Croc is one of those Bat-villians that, if you’re not careful, can turn the modern, post-Miller Dark Knight back into the goofy fifties Caped Crusader who flies around the galaxy in a bat-rocket. Or worse, into the postmodern incarnation who refers to himself as “the Gaddamn Batman”, and seems to be the belligerent, testosterone-pumped version of the fifties Batman, fighting hulk-sized sewer mutants and extra-terrestrial death gods.
Yet as Chip Kidd so eloquently put it, the Batman’s greatest appeal is that he can endure so many reinventions without breaking.
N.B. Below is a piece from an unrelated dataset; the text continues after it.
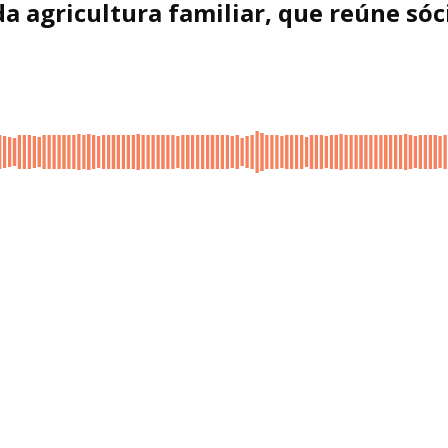
da agricultura familiar, que reúne sóc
Everybody has a different take, from the early creepy Bat-Man of Bob Kane, to Bill Finger’s Caped Crusader with kid side-kick, to the dorky pointy-eared Buck Rogers of the fifties, to Marv Wolfman and Neal Adams’ Dark Knight Detective, to Miller’s gritty street monster and beyond… and they’re all the true Batman.
My personal favorite take exists in a world that, if not possible, is not patently impossible. It’s a world without magic or science fiction, without Lazarus pits or aliens in red capes. And certainly no giant mutated crocodile men with super strength.
And so my Killer Croc is not the big green monster of the current comics and videogames. He’s just a guy who won the circus freakshow lottery, suffering from ichthyosis, AND gigantism, AND a harelip. The odds of someone getting so many rare disorders is probably next to impossible, but only for the given value of impossible. He COULD happen. And that’s how I like my Batman. He’s impossible, but only because he’s never happened…
Once again, I’m indebted to Paul Dini and Bruce Timm’s ‘Batman: the Animated Series’ for a much less outrageous, much more believable monster, with potential for very human pathos.